Levenshtein distance with scrambling of characters?

Question

I am looking for a string comparison metric ala Levenshtein that will also work when the characters in the string have been scrambled up. Does anyone know of such a metric? It would also be great if there was a Python module that could calculate such a metric. Thanks!

Answer 1

您可以尝试difflib库，或者还有一个名为pylevenshtein的外部库。

Answer 2

Count the number of each type of character (using a HashMap or equivalent) then subtract the resultant values and take the absolute value of each subtraction.
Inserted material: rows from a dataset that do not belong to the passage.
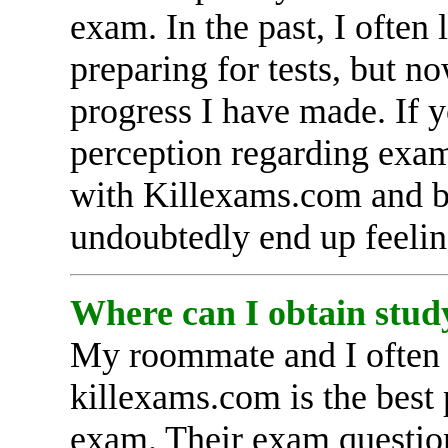
exam. In the past, I often
preparing for tests, but n
progress I have made. If y
perception regarding exam
with Killexams.com and be
undoubtedly end up feelin
Where can I obtain stud
My roommate and I often d
killexams.com is the best
exam. Their exam question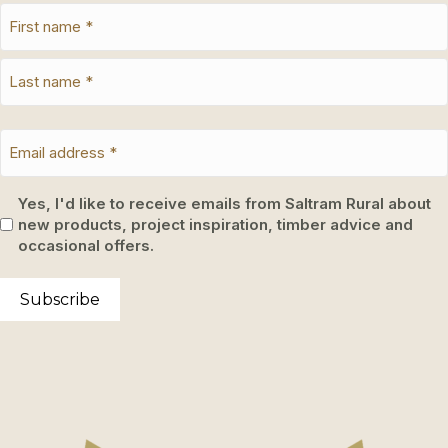
Yes, I'd like to receive emails from Saltram Rural about
new products, project inspiration, timber advice and
occasional offers.
Subscribe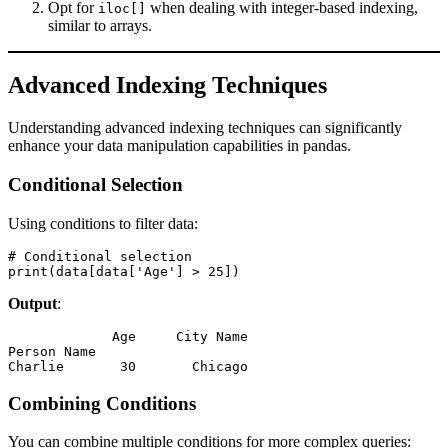
Opt for
when dealing with integer-based indexing,
iloc[]
similar to arrays.
Advanced Indexing Techniques
Understanding advanced indexing techniques can significantly
enhance your data manipulation capabilities in pandas.
Conditional Selection
Using conditions to filter data:
# Conditional selection

print(data[data['Age'] > 25])
Output
:
             Age     City Name

Person Name                  

Charlie       30       Chicago
Combining Conditions
You can combine multiple conditions for more complex queries: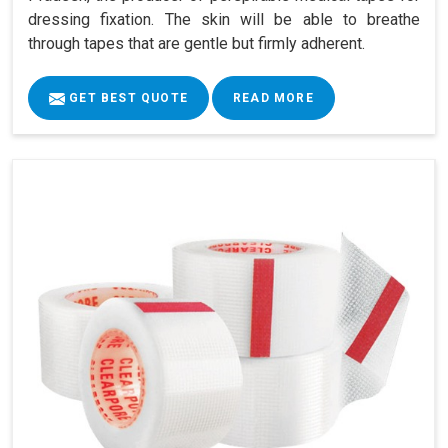
dressing fixation. The skin will be able to breathe
through tapes that are gentle but firmly adherent.
GET BEST QUOTE
READ MORE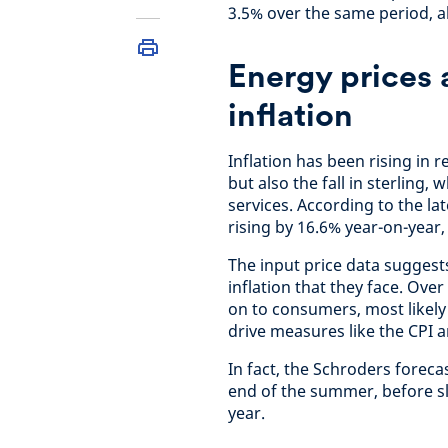
3.5% over the same period, a
Energy prices 
inflation
Inflation has been rising in 
but also the fall in sterling,
services. According to the lat
rising by 16.6% year-on-year
The input price data suggest
inflation that they face. Ove
on to consumers, most likely 
drive measures like the CPI an
In fact, the Schroders foreca
end of the summer, before s
year.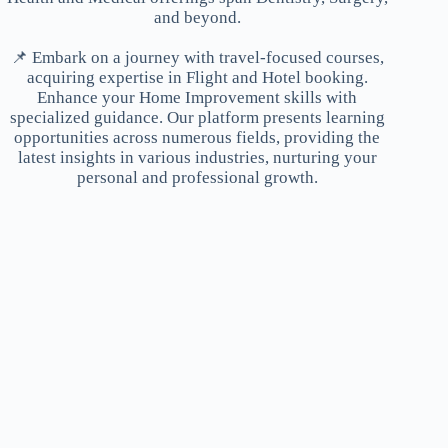
and beyond.
📌 Embark on a journey with travel-focused courses,
acquiring expertise in Flight and Hotel booking.
Enhance your Home Improvement skills with
specialized guidance. Our platform presents learning
opportunities across numerous fields, providing the
latest insights in various industries, nurturing your
personal and professional growth.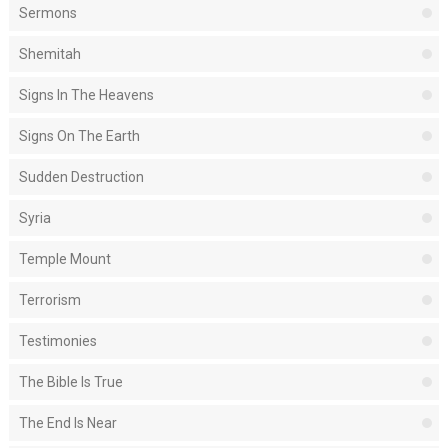
Sermons
Shemitah
Signs In The Heavens
Signs On The Earth
Sudden Destruction
Syria
Temple Mount
Terrorism
Testimonies
The Bible Is True
The End Is Near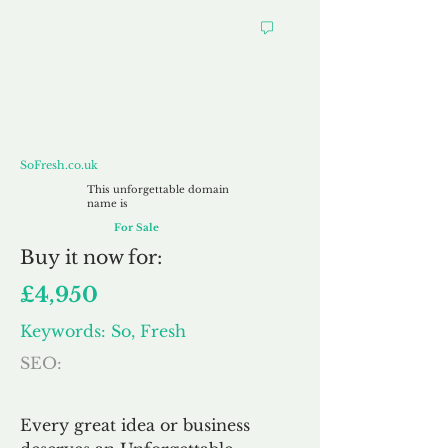
SoFresh.co.uk
SoFresh.co.uk
This unforgettable domain
name is
For Sale
Buy
it now for:
£4,950
Keywords: So, Fresh
SEO:
Every great idea or business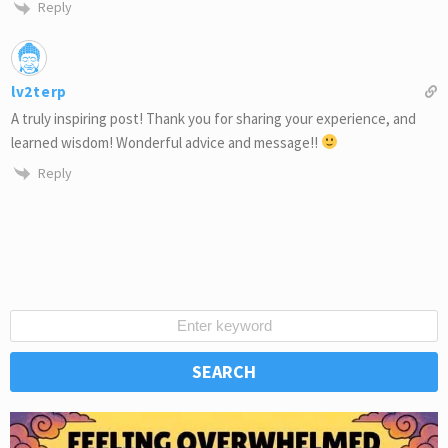
Reply
lv2terp
A truly inspiring post! Thank you for sharing your experience, and
learned wisdom! Wonderful advice and message!!
Reply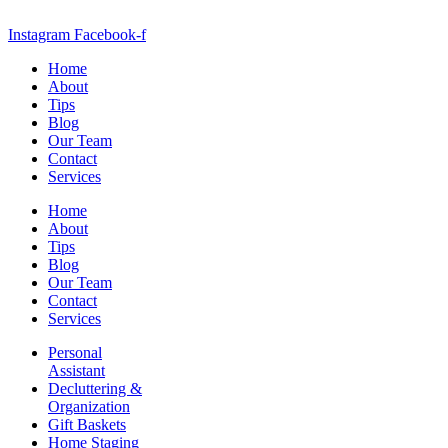
Instagram
Facebook-f
Home
About
Tips
Blog
Our Team
Contact
Services
Home
About
Tips
Blog
Our Team
Contact
Services
Personal
Assistant
Decluttering &
Organization
Gift Baskets
Home Staging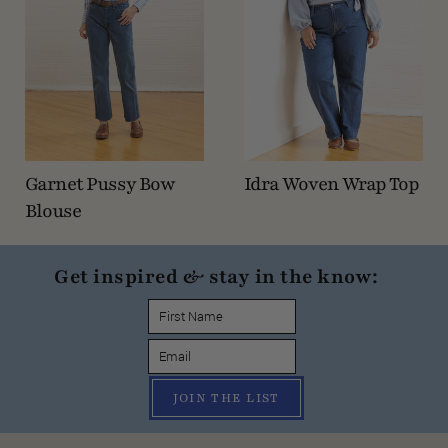
Garnet Pussy Bow
Idra Woven Wrap Top
Blouse
Get inspired & stay in the know:
JOIN THE LIST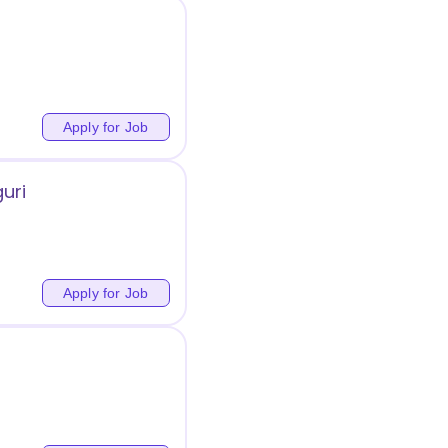
Apply for Job
guri
Apply for Job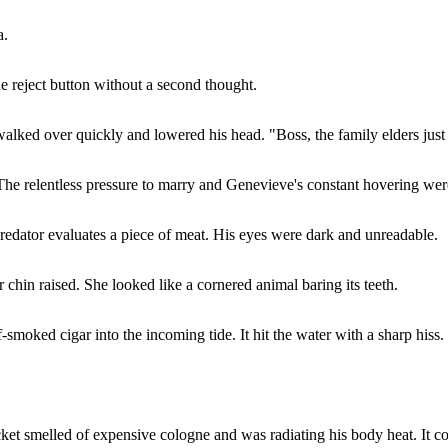
a.
e reject button without a second thought.
alked over quickly and lowered his head. "Boss, the family elders just
 The relentless pressure to marry and Genevieve's constant hovering wer
edator evaluates a piece of meat. His eyes were dark and unreadable.
r chin raised. She looked like a cornered animal baring its teeth.
smoked cigar into the incoming tide. It hit the water with a sharp hiss.
et smelled of expensive cologne and was radiating his body heat. It c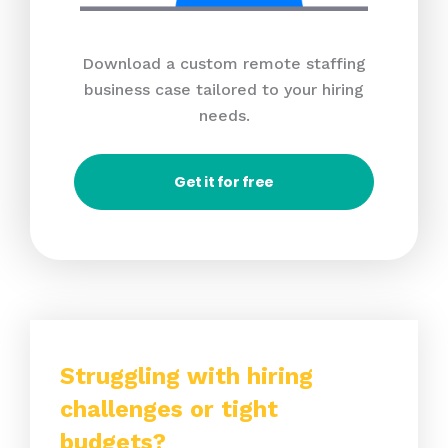
Download a custom remote staffing
business case tailored to your hiring
needs.
Get it for free
Struggling with hiring
challenges or tight
budgets?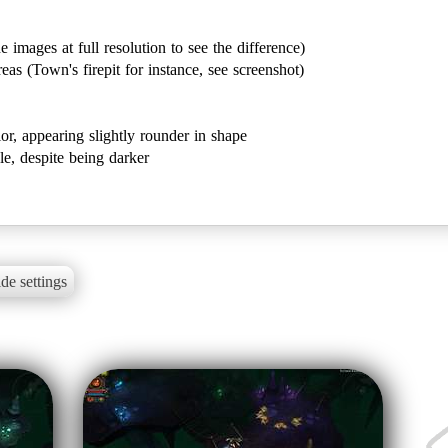
 images at full resolution to see the difference)
eas (Town's firepit for instance, see screenshot)
olor, appearing slightly rounder in shape
ble, despite being darker
de settings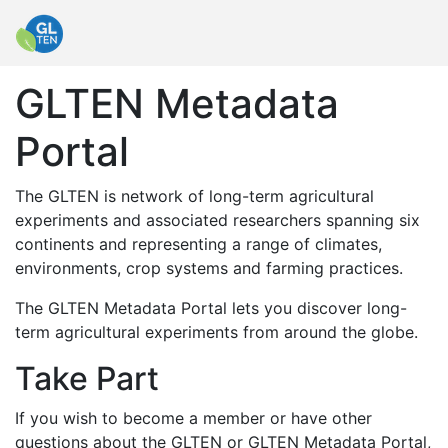
GLTEN Metadata
Portal
The GLTEN is network of long-term agricultural
experiments and associated researchers spanning six
continents and representing a range of climates,
environments, crop systems and farming practices.
The GLTEN Metadata Portal lets you discover long-
term agricultural experiments from around the globe.
Take Part
If you wish to become a member or have other
questions about the GLTEN or GLTEN Metadata Portal,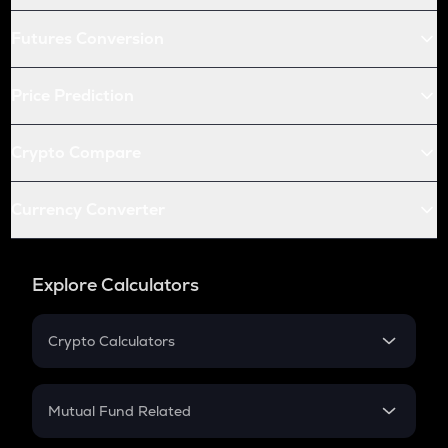
Futures Conversion
Price Prediction
Crypto Compare
Currency Converter
Explore Calculators
Crypto Calculators
Crypto SIP Calculator
Crypto Return
Mutual Fund Related
Crypto Tax
Mutual Fund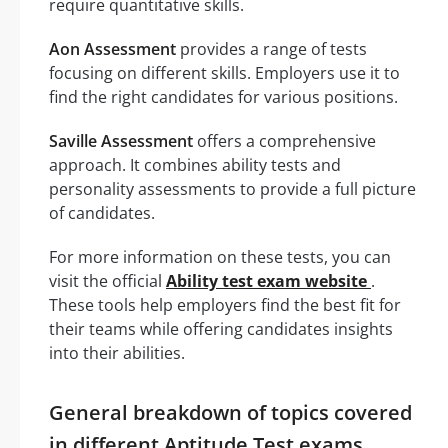
require quantitative skills.
Aon Assessment
provides a range of tests
focusing on different skills. Employers use it to
find the right candidates for various positions.
Saville Assessment
offers a comprehensive
approach. It combines ability tests and
personality assessments to provide a full picture
of candidates.
For more information on these tests, you can
visit the official
Ability test exam website
.
These tools help employers find the best fit for
their teams while offering candidates insights
into their abilities.
General breakdown of topics covered
in different Aptitude Test exams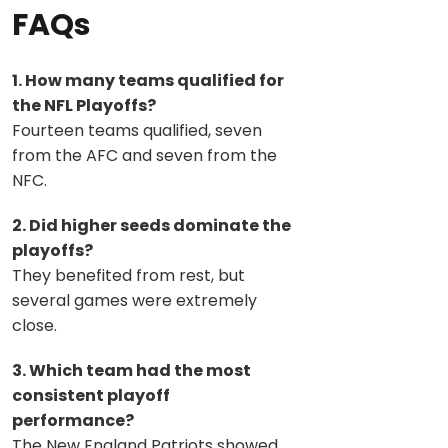
FAQs
1. How many teams qualified for
the NFL Playoffs?
Fourteen teams qualified, seven
from the AFC and seven from the
NFC.
2. Did higher seeds dominate the
playoffs?
They benefited from rest, but
several games were extremely
close.
3. Which team had the most
consistent playoff
performance?
The New England Patriots showed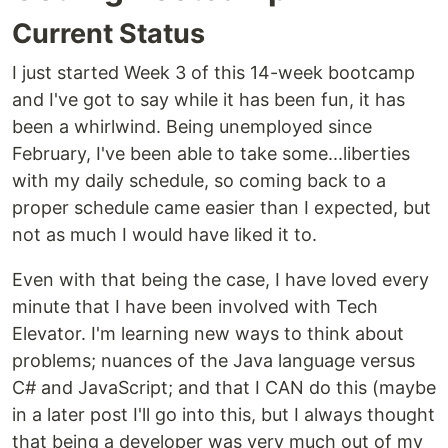
Current Status
I just started Week 3 of this 14-week bootcamp
and I've got to say while it has been fun, it has
been a whirlwind. Being unemployed since
February, I've been able to take some...liberties
with my daily schedule, so coming back to a
proper schedule came easier than I expected, but
not as much I would have liked it to.
Even with that being the case, I have loved every
minute that I have been involved with Tech
Elevator. I'm learning new ways to think about
problems; nuances of the Java language versus
C# and JavaScript; and that I CAN do this (maybe
in a later post I'll go into this, but I always thought
that being a developer was very much out of my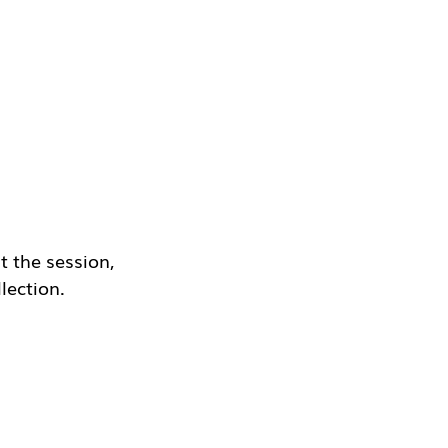
 the session, 
lection.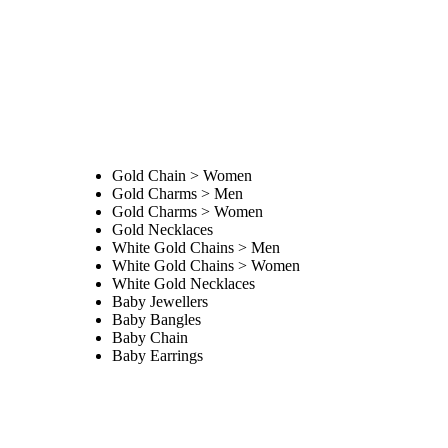
Gold Chain > Women
Gold Charms > Men
Gold Charms > Women
Gold Necklaces
White Gold Chains > Men
White Gold Chains > Women
White Gold Necklaces
Baby Jewellers
Baby Bangles
Baby Chain
Baby Earrings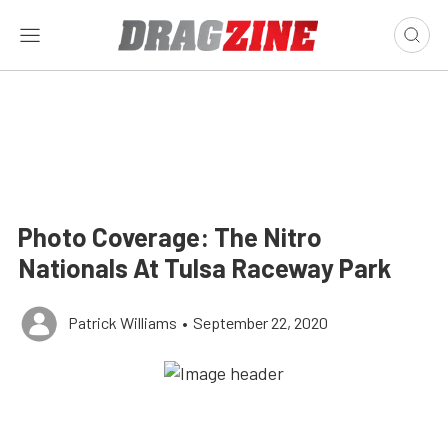
Photo Coverage: The Nitro
Nationals At Tulsa Raceway Park
Patrick Williams
•
September 22, 2020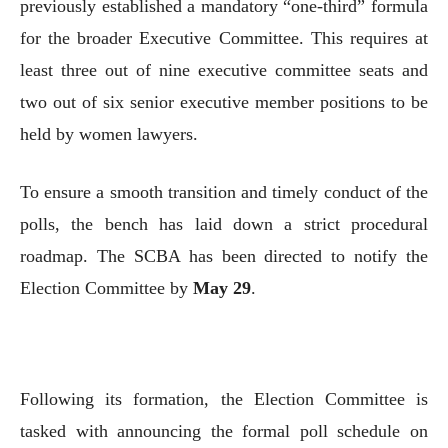
previously established a mandatory “one-third” formula
for the broader Executive Committee. This requires at
least three out of nine executive committee seats and
two out of six senior executive member positions to be
held by women lawyers.
To ensure a smooth transition and timely conduct of the
polls, the bench has laid down a strict procedural
roadmap. The SCBA has been directed to notify the
Election Committee by
May 29
.
Following its formation, the Election Committee is
tasked with announcing the formal poll schedule on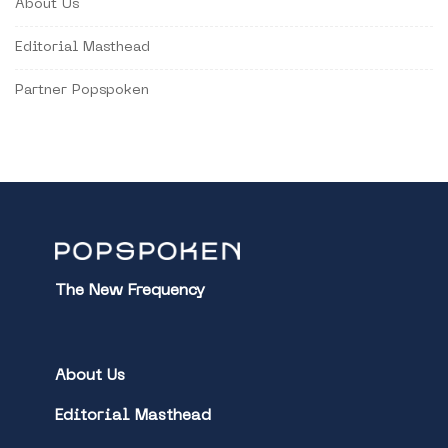
About Us
Editorial Masthead
Partner Popspoken
The New Frequency
About Us
Editorial Masthead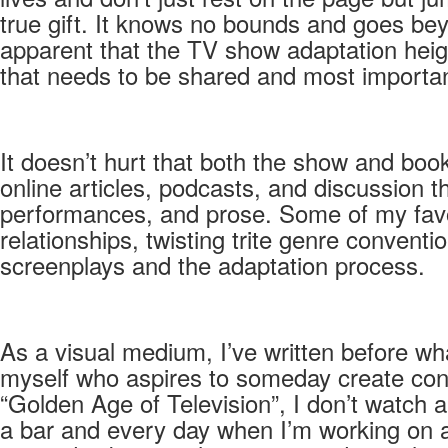
true gift. It knows no bounds and goes bey
apparent that the TV show adaptation height
that needs to be shared and most importan
It doesn’t hurt that both the show and boo
online articles, podcasts, and discussion 
performances, and prose. Some of my favor
relationships, twisting trite genre conven
screenplays and the adaptation process.
As a visual medium, I’ve written before wh
myself who aspires to someday create conte
“Golden Age of Television”, I don’t watch 
a bar and every day when I’m working on a p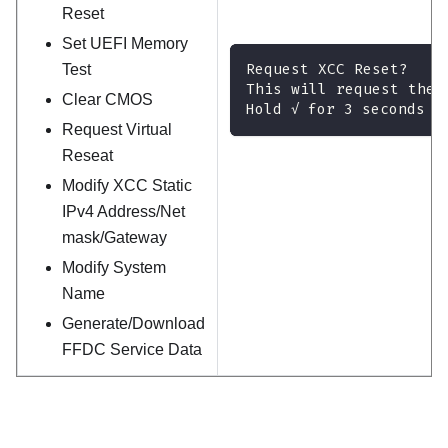
Reset
Set UEFI Memory
Request XCC Reset?
Test
This will request the 
Clear CMOS
Hold √ for 3 seconds
Request Virtual
Reseat
Modify XCC Static
IPv4 Address/Net
mask/Gateway
Modify System
Name
Generate/Download
FFDC Service Data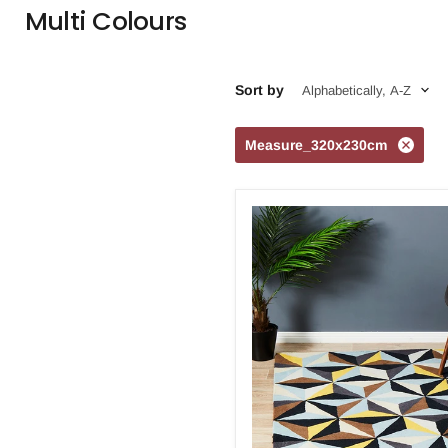
Multi Colours
Sort by
Measure_320x230cm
Add all those together, then divide by 2 (because you've double counted each difference).

Example:

banana
batman

a - 3 , 2 -> |1| -> 1
b - 1 , 1 -> |0| -> 0
m - 0 , 1 -> |-1| -> 1
n - 2 , 1 -> |1| -> 1
t - 0 , 1 -> |-1| -> 1

Therefore you have 1+1+1+1 = 4 -> 4/2 = 2

Check: In banana , change one n to a t and one a to an m (2 changes) and you have the letters in batman

If the strings are of different lengths, calculate the difference in length of the string, subtract that number from your difference count (above). Then divide by 2, then add that number back.

Example:

nab
banana

total difference count: 3
3 - 3 = 0 -> 0 / 2 = 0 -> 0 + 3 = 3

Also I wouldn't use Levenshtein at all here because a lot of the difficulty with that problem is positioning, which you don't care about.

Answer 3

The dynamic programing solution of levenstien distance can be edited simply to catch pair wise scrambling for eg delhi, dehli and give this less weightage compared to coresponding substitutions or additions or deletions.

Edit: This algorithm already exists and is named as Damerau–Levenshtein distance . Searching on this algorithm will give you a Python package which you can use directly.